__Data for processing__
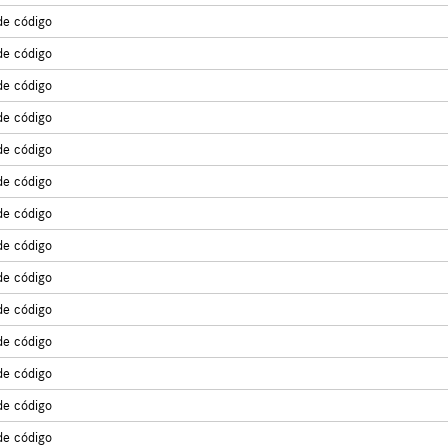
de código
de código
de código
de código
de código
de código
de código
de código
de código
de código
de código
de código
de código
de código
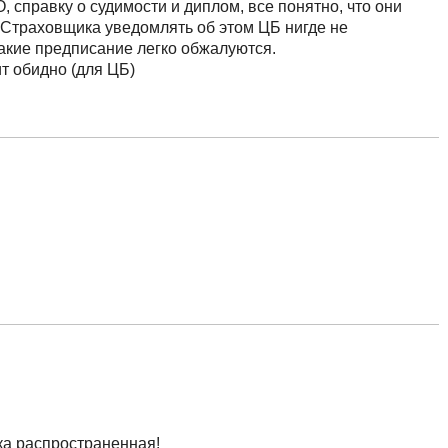
 справку о судимости и диплом, все понятно, что они
 Страховщика уведомлять об этом ЦБ нигде не
такие предписание легко обжалуются.
ит обидно (для ЦБ)
ка распространенная!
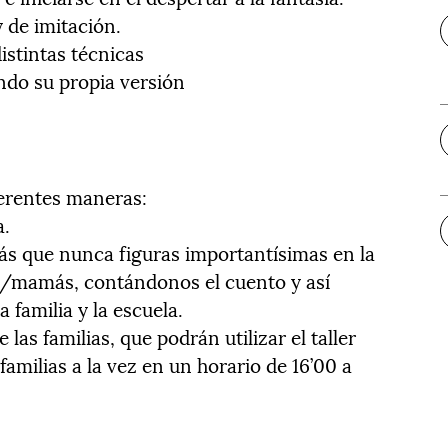
y de imitación.
istintas técnicas
ndo su propia versión
ferentes maneras:
a.
ás que nunca figuras importantísimas en la
pás/mamás, contándonos el cuento y así
 familia y la escuela.
as familias, que podrán utilizar el taller
familias a la vez en un horario de 16’00 a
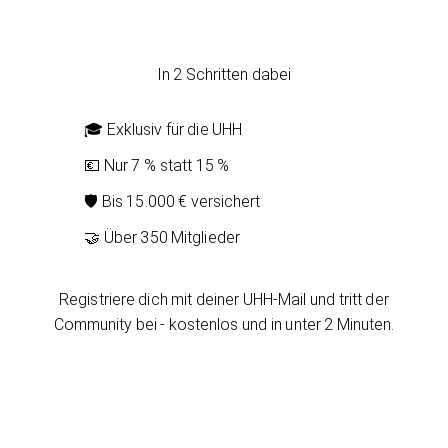
In 2 Schritten dabei
🎓 Exklusiv für die UHH
💶 Nur 7 % statt 15 %
🛡️ Bis 15.000 € versichert
🤝 Über 350 Mitglieder
Registriere dich mit deiner UHH-Mail und tritt der
Community bei - kostenlos und in unter 2 Minuten.
Zur Community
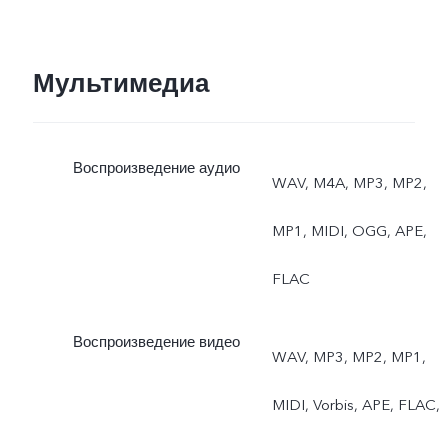
Мультимедиа
Воспроизведение аудио
WAV, M4A, MP3, MP2,
MP1, MIDI, OGG, APE,
FLAC
Воспроизведение видео
WAV, MP3, MP2, MP1,
MIDI, Vorbis, APE, FLAC,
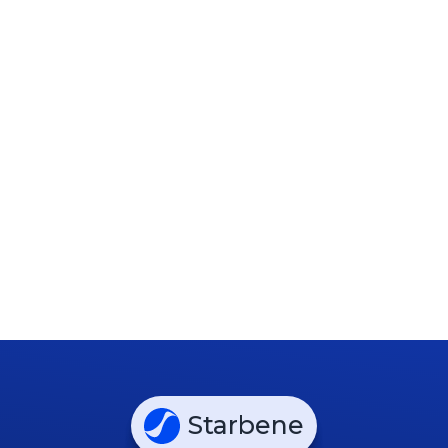
Starbene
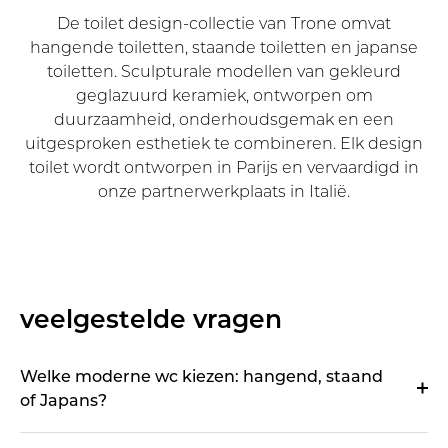
De toilet design-collectie van Trone omvat
hangende toiletten, staande toiletten en japanse
toiletten. Sculpturale modellen van gekleurd
geglazuurd keramiek, ontworpen om
duurzaamheid, onderhoudsgemak en een
uitgesproken esthetiek te combineren. Elk design
toilet wordt ontworpen in Parijs en vervaardigd in
onze partnerwerkplaats in Italië.
veelgestelde vragen
Welke moderne wc kiezen: hangend, staand
of Japans?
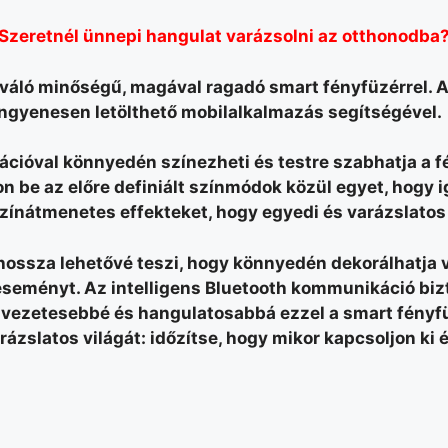
Szeretnél ünnepi hangulat varázsolni az otthonodba
 kiváló minőségű, magával ragadó smart fényfüzérrel. 
 ingyenesen letölthető mobilalkalmazás segítségével.
kációval könnyedén színezheti és testre szabhatja a f
son be az előre definiált színmódok közül egyet, hog
színátmenetes effekteket, hogy egyedi és varázslatos 
 hossza lehetővé teszi, hogy könnyedén dekorálhatja v
eményt. Az intelligens Bluetooth kommunikáció bizto
élvezetesebbé és hangulatosabbá ezzel a smart fényf
ázslatos világát: időzítse, hogy mikor kapcsoljon ki é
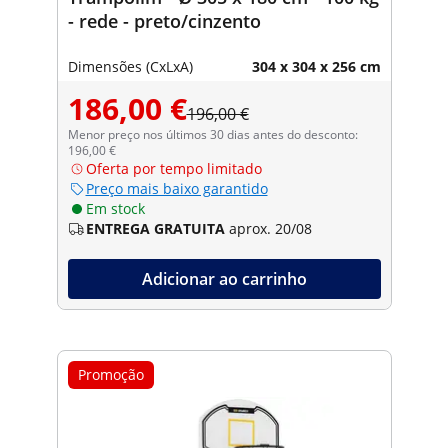
- rede - preto/cinzento
Dimensões (CxLxA)
304 x 304 x 256 cm
186,00 €
196,00 €
Menor preço nos últimos 30 dias antes do desconto:
196,00 €
Oferta por tempo limitado
Preço mais baixo garantido
Em stock
ENTREGA GRATUITA
aprox. 20/08
Adicionar ao carrinho
Promoção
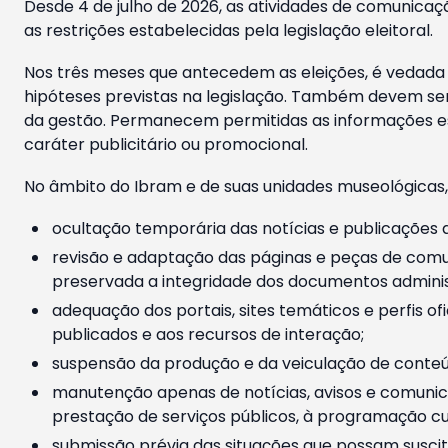
Desde 4 de julho de 2026, as atividades de comunicaçã
as restrições estabelecidas pela legislação eleitoral.
Nos três meses que antecedem as eleições, é vedada a
hipóteses previstas na legislação. Também devem ser
da gestão. Permanecem permitidas as informações est
caráter publicitário ou promocional.
No âmbito do Ibram e de suas unidades museológicas,
ocultação temporária das notícias e publicações a
revisão e adaptação das páginas e peças de comu
preservada a integridade dos documentos administ
adequação dos portais, sites temáticos e perfis ofi
publicados e aos recursos de interação;
suspensão da produção e da veiculação de conteúd
manutenção apenas de notícias, avisos e comunica
prestação de serviços públicos, à programação cul
submissão prévia das situações que possam suscita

__The task__
Pictures excluded, give again exactly and only the lines of the material above from the line with "kiváló minőségű, magával" through the line with "Oferta por tempo limitado".

__Response area__
 kiváló minőségű, magával ragadó smart fényfüzérrel. 
 ingyenesen letölthető mobilalkalmazás segítségével.
kációval könnyedén színezheti és testre szabhatja a f
son be az előre definiált színmódok közül egyet, hog
színátmenetes effekteket, hogy egyedi és varázslatos 
 hossza lehetővé teszi, hogy könnyedén dekorálhatja v
eményt. Az intelligens Bluetooth kommunikáció bizto
élvezetesebbé és hangulatosabbá ezzel a smart fényf
ázslatos világát: időzítse, hogy mikor kapcsoljon ki é
- rede - preto/cinzento
Dimensões (CxLxA)
304 x 304 x 256 cm
186,00 €
196,00 €
Menor preço nos últimos 30 dias antes do desconto:
196,00 €
Oferta por tempo limitado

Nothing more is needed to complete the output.